The Cherry Street bike share hub
Approximately 85 people have signed up as members of Vermont's first public bike-share system, which launched last week in Burlington, Winooski and South Burlington.
Those members, who bought either month- or yearlong passes, have access to about 80 green and blue bikes spread out at 15 hubs in the three towns, according to Katie Martin, the program and marketing manager for the Chittenden Area Transportation Management Association, which helps oversee the bike program
Riders racked up about 100 miles across 125 trips aboard the seven-speed bikes in the program's first five days, Martin said.
"People are taking quick point-to-point trips, getting where they need to go," she said. "It's working."
The Greenride bike-share program is a collaboration between the University of Vermont, Champlain College, the Chittenden County Regional Planning Commission and CATMA.
The partners have scheduled an official launch event and bike parade on April 18 in Burlington, the first stage of an initiative that will eventually include 300 bikes across seven Chittenden County towns. The program will add 25 electrical assist bicycles, known as e-bikes, to the fleet later this summer.
Riders can reserve a bike online or use an app. That'll give the user a four-digit PIN, which can be entered in the keypad on the back of the bike to unlock it from its spot on the rack. A half-hour ride costs $2. Monthly memberships cost $15, while a yearlong membership costs $50 and offers up to 60 minutes of ride time daily.
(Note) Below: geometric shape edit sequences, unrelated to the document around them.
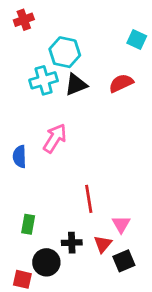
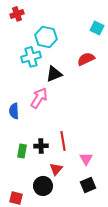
black triangle: (76, 85) -> (54, 74), moved
green rectangle: (28, 224) -> (22, 151), moved
black cross: (72, 243) -> (41, 146), moved
red triangle: (103, 244) -> (56, 169), moved
black circle: (46, 262) -> (43, 186), moved

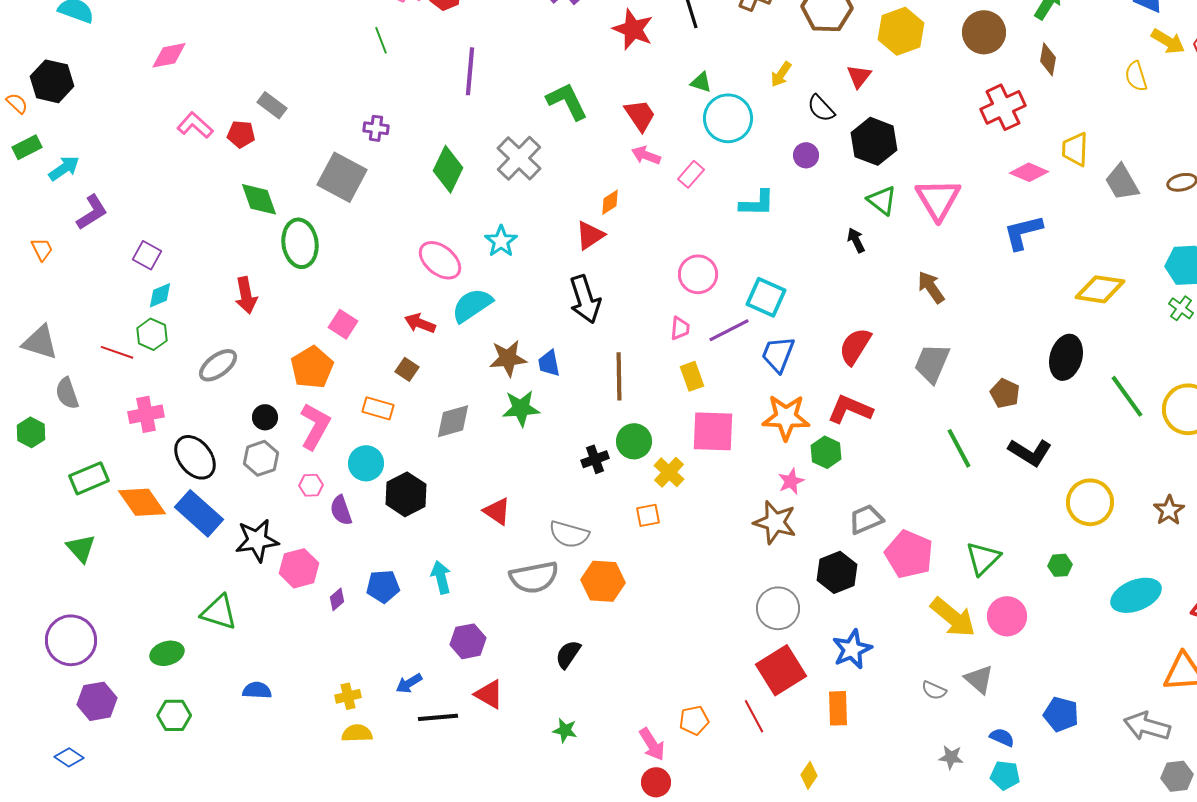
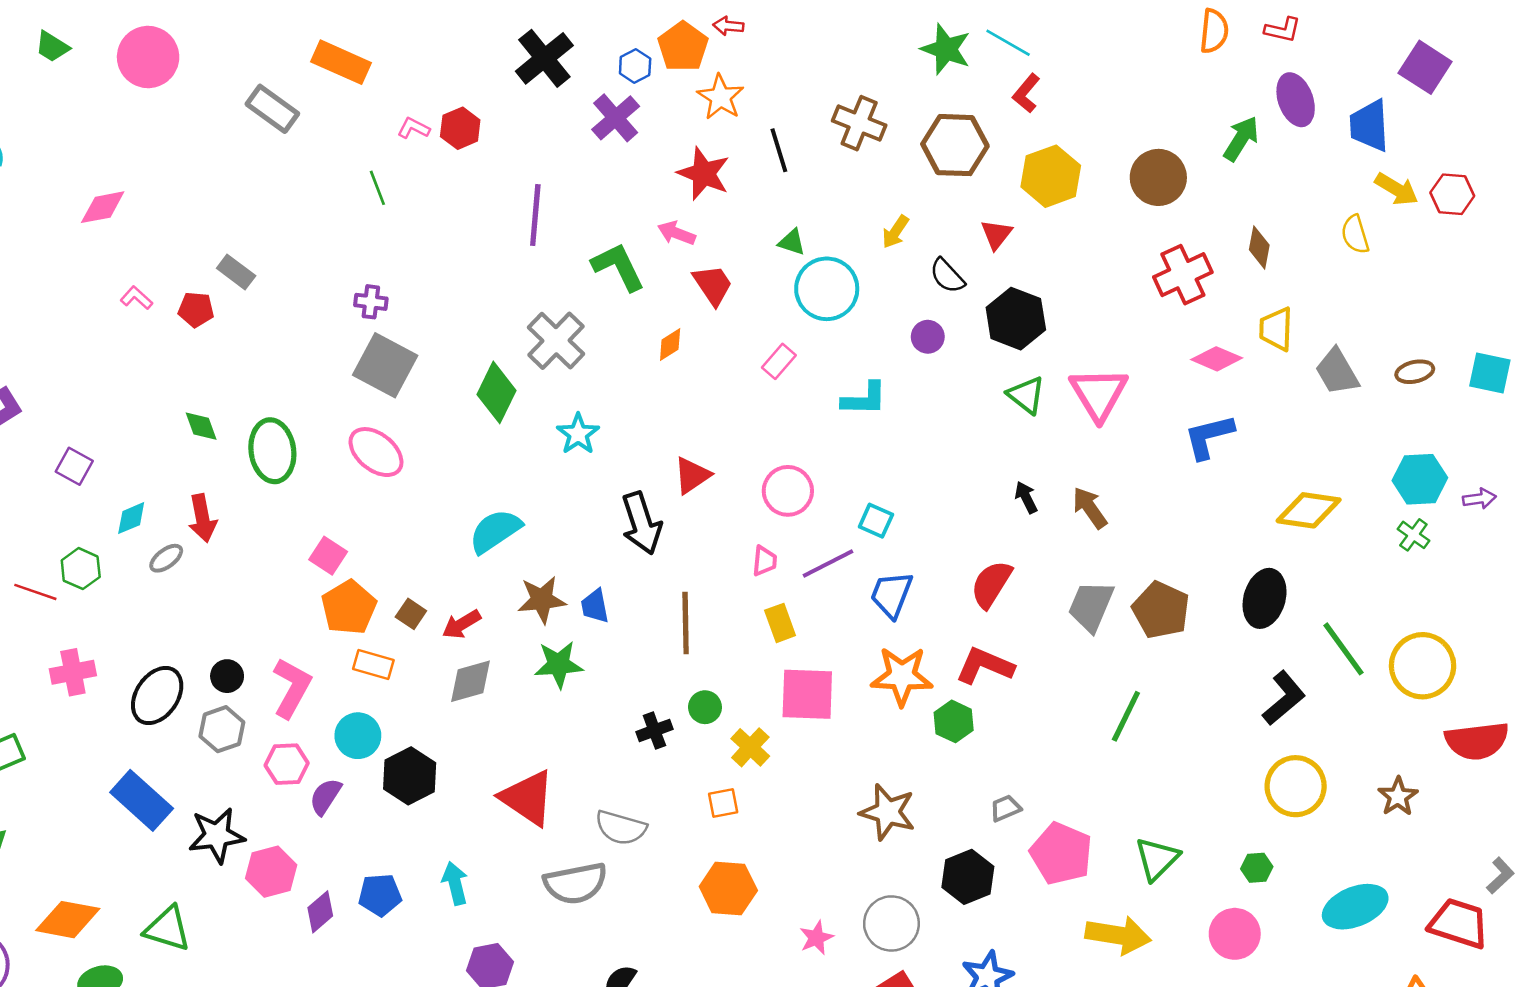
brown diamond: (1048, 59) -> (1259, 247), moved
purple line: (470, 71) -> (535, 215), moved
pink L-shape: (195, 125) -> (136, 298), size x0.7
pink arrow: (646, 155) -> (676, 233), moved
green diamond: (448, 169) -> (496, 392), moved
gray square: (342, 177) -> (385, 365), moved
green diamond: (259, 199) -> (201, 426), moved, size x0.7
orange diamond: (610, 202) -> (670, 345), moved
red triangle: (590, 235) -> (692, 475), moved
black arrow: (856, 240) -> (1026, 497), moved
cyan star: (501, 241) -> (578, 434), moved
pink ellipse: (440, 260) -> (376, 452), moved
cyan diamond: (160, 295) -> (131, 518), moved
cyan square: (766, 297) -> (876, 521), size x0.7
red arrow: (420, 323) -> (461, 624), moved, turned -52
gray ellipse: (218, 365) -> (166, 558), moved, size x0.7
orange pentagon: (312, 367) -> (349, 607), moved
brown pentagon: (1005, 393) -> (1161, 610), moved, size x1.5
green circle: (634, 441) -> (705, 707), size x0.7
green line: (959, 448) -> (1126, 716), turned 54
black L-shape: (1030, 452) -> (1284, 698), moved, turned -72
black ellipse: (195, 457) -> (157, 696), moved, turned 72
pink star: (791, 481) -> (816, 938), moved
pink hexagon: (311, 485) -> (287, 764), size x1.4
orange diamond: (142, 502) -> (68, 920), moved, turned -45
purple semicircle: (341, 510) -> (325, 797), turned 52
red triangle: (497, 511) -> (528, 798), size x1.6
gray trapezoid: (866, 519) -> (1005, 808), size x0.7
orange hexagon: (603, 581) -> (728, 889), moved
purple diamond: (337, 599) -> (320, 912), size x1.4
pink circle: (1007, 616) -> (1235, 934), moved
yellow arrow: (953, 617) -> (1118, 935), turned -30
The bikes will be available for year-round use, which Martin joked "scares some people" unaccustomed to riding in the snow.
The first phase of the program costs about $200,000 annually. That total covers the cost of the bikes, which are leased from the Gotcha Group, a South Carolina company that was also hired to design and manage the program. It also pays for a contract with Burlington bike shop Old Spokes Home to do maintenance and evenly disperse the bikes around the different racks.
Racks can be found
near the Winooski traffic circle; in Burlington's Old North End, downtown, on the waterfront and along Pine Street; on the UVM campus; and at Healthy Living, the Burlington International Airport and the University Mall in South Burlington.
Bike share hub locations
The bikes are GPS-enabled, which allows organizers to "see where people are traveling, and how often they’re traveling there," Martin said. The information will help the group plan for future bike infrastructure, she said, or determine where to set up bike hubs.
Within the coming year, the groups plan to start phase two by adding 200 more bikes, including 50 e-bikes. They'll be placed at about 50 hubs across Burlington, South Burlington, Winooski, Colchester, Williston, Shelburne and Essex.
The organizers have signed a three-year lease with the Gotcha Group, but when it expires, Martin said she expects the bike share to stick around. "We see bikes as an integral part of our transportation system," she said. "They're here to stay."
Ben & Jerry's and Seventh Generation are providing the majority of funding through sponsorships, Martin said. Corporate sponsors will cover 50 percent of the program costs. Institutions, such as Champlain College and the University of Vermont Medical Center, will fund about 20 percent, while cities and towns, including Burlington, will pay the remaining 30 percent.
Mayor Miro Weinberger previously touted the initiative and has advocated for alternative transportation options in Burlington
. He also pushed for controversial bike lanes along North Avenue
and has touted upgrades made to the the Burlington Bike Path under his watch
Last year, the city council adopted a Walk Bike master plan
intended to improve transportation options for pedestrians and bicyclists around the city.